─── RECORDS SUPPLIED
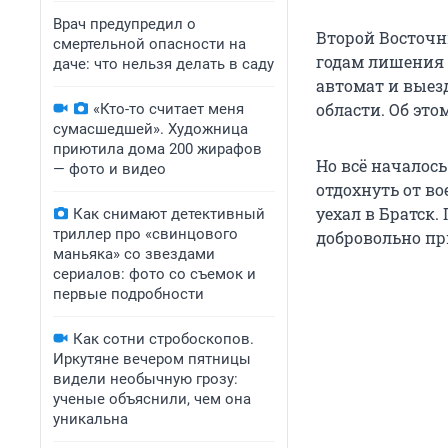
Врач предупредил о
Второй Восточн
смертельной опасности на
годам лишения 
даче: что нельзя делать в саду
автомат и выез
области. Об это
«Кто-то считает меня
сумасшедшей». Художница
приютила дома 200 жирафов
Но всё началось
— фото и видео
отдохнуть от во
уехал в Братск.
Как снимают детективный
триллер про «свинцового
добровольно пр
маньяка» со звездами
сериалов: фото со съемок и
первые подробности
Как сотни стробоскопов.
Иркутяне вечером пятницы
видели необычную грозу:
ученые объяснили, чем она
уникальна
──────
:: WHAT TO WORK ON ::
The records above are to be retyped exactly, with every picture left out.

:: SOLUTION TO THE EXERCISE ::
Врач предупредил о
Второй Восточн
смертельной опасности на
годам лишения 
даче: что нельзя делать в саду
автомат и выез
области. Об это
«Кто-то считает меня
сумасшедшей». Художница
приютила дома 200 жирафов
Но всё началось
— фото и видео
отдохнуть от во
уехал в Братск.
Как снимают детективный
триллер про «свинцового
добровольно пр
маньяка» со звездами
сериалов: фото со съемок и
первые подробности
Как сотни стробоскопов.
Иркутяне вечером пятницы
видели необычную грозу:
ученые объяснили, чем она
уникальна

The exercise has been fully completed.